Abstract
Fig. 1 of this report shows the typical values of heat transfered Q0 and the coefficient of heat transfer α obtained from our previous experiment, in which high temperatune bodies were quenched into water. As may be noted from this illustration, both the heat transfered and its coefficient are not constant throughout the cooling time, but have a maximum and a minimum value. The explanation of such a change of state can be mentioned as follows.
(i) The state A to C in Fig. 1.
Q0 is divided into two parts; the convection heat quantity Qa and the conduction heat quantity Qc in liquid. The former increases with the progress of state but the latter decreases contrariwise, so that Q0, the sum of Qa and Qc, changes from A to C through B as shown in the above figure. The evaporation in the state between A and C was considered to be the film state boiling, and the effect of radiation heat was found to be negligible small by our computation.

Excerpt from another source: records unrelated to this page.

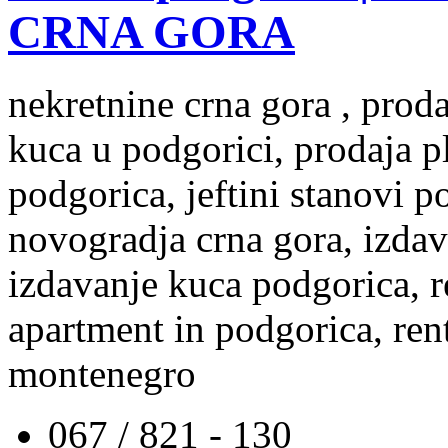
CRNA GORA
nekretnine crna gora , prod
kuca u podgorici, prodaja p
podgorica, jeftini stanovi 
novogradja crna gora, izdav
izdavanje kuca podgorica, re
apartment in podgorica, rent
montenegro
067 / 821 - 130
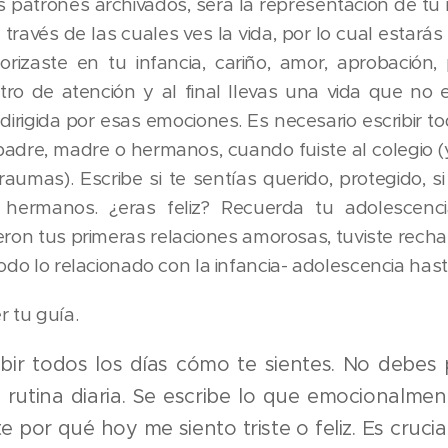
s patrones archivados, será la representación de t
 través de las cuales ves la vida, por lo cual estar
zaste en tu infancia, cariño, amor, aprobación, p
tro de atención y al final llevas una vida que no 
á dirigida por esas emociones. Es necesario escribir t
u padre, madre o hermanos, cuando fuiste al colegio 
umas). Escribe si te sentías querido, protegido, s
hermanos. ¿eras feliz? Recuerda tu adolescenci
ron tus primeras relaciones amorosas, tuviste rech
odo lo relacionado con la infancia- adolescencia hasta
 tu guía.
ibir todos los días cómo te sientes. No debe
rutina diaria. Se escribe lo que emocionalmen
e por qué hoy me siento triste o feliz. Es cruci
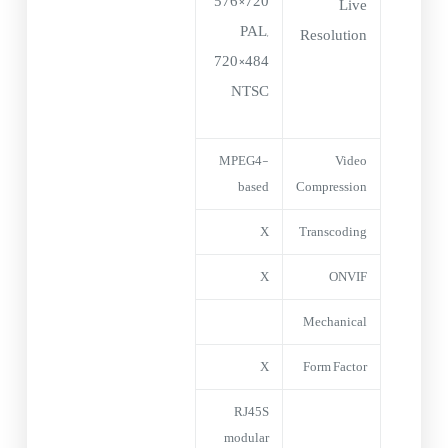
720×576
Live
PAL,
Resolution
720×484
NTSC
MPEG4-
Video
based
Compression
X
Transcoding
X
ONVIF
Mechanical
X
Form Factor
RJ45S
modular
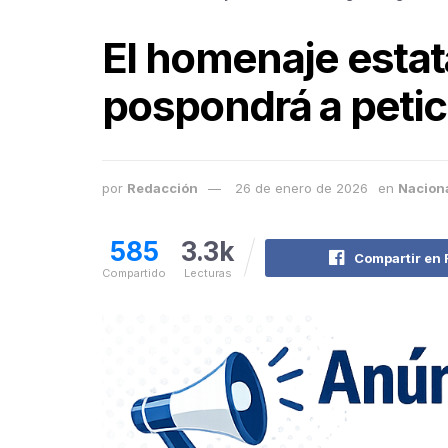
El homenaje estat
pospondrá a petici
por
Redacción
26 de enero de 2026
en
Nacion
585
3.3k
Compartir en
Compartido
Lecturas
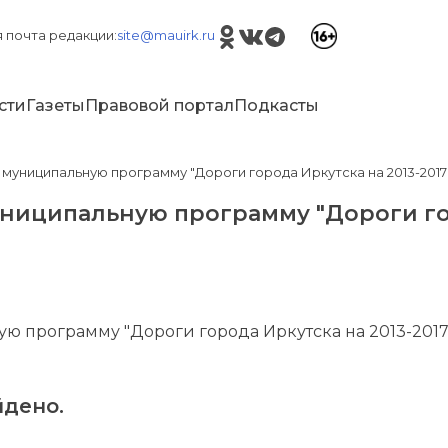
 почта редакции:
site@mauirk.ru
сти
Газеты
Правовой портал
Подкасты
муниципальную программу "Дороги города Иркутска на 2013-2017
ниципальную программу "Дороги гор
 программу "Дороги города Иркутска на 2013-2017
дено.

(ii) The state C to E in Fig. 1.
Qa and Qc both decrease with the lapse of time, and the bubble state boiling disappears at point D and its vicinity. Since then a body is cooled only by the convection of turbulent flow of liquid.
It may be said that the cooling ability of a cooling medium depends chiefly upon the intensity of cooling in the state between A and C. We studied the various behaviors of physical properties acted at the rapid cooling.